In the listing below, the lines starting with the line with "Segment esophagus." and going on through the line with "<instances>...</instances> (empty list" are to be reproduced exactly, and only those.

• _Given entries_
* * * * * * *

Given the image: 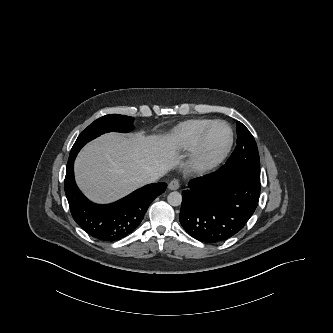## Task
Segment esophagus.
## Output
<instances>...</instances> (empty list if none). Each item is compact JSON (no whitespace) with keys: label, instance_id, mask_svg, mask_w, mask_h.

* * * * * * *

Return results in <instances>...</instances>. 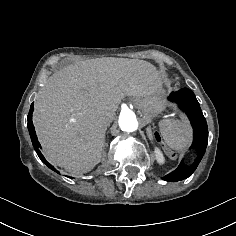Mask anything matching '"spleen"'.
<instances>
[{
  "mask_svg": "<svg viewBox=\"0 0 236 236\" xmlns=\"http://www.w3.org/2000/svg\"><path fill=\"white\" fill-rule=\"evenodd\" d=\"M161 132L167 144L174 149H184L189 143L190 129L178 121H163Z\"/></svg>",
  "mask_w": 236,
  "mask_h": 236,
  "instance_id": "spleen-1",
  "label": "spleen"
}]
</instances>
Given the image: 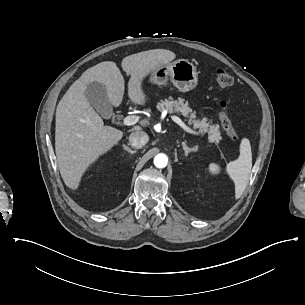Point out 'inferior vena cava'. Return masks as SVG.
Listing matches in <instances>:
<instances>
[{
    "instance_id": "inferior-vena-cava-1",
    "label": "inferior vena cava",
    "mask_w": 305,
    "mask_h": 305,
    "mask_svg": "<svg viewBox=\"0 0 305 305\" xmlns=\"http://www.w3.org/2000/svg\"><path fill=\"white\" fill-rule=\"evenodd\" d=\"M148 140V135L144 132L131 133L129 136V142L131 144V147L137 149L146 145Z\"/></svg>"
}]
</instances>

* * * * * * *

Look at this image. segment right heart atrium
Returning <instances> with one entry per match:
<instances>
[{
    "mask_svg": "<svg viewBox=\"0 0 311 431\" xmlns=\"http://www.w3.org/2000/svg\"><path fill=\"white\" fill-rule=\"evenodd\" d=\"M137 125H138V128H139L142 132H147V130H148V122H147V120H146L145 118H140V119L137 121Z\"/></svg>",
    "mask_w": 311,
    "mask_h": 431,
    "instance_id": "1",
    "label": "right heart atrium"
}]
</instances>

* * * * * * *

• _Exercise answer_
Segment esophagus.
## Output
<instances>...</instances> (empty list if none). Each item is compact JSON (no whitespace) with keys: label, instance_id, mask_svg, mask_w, mask_h.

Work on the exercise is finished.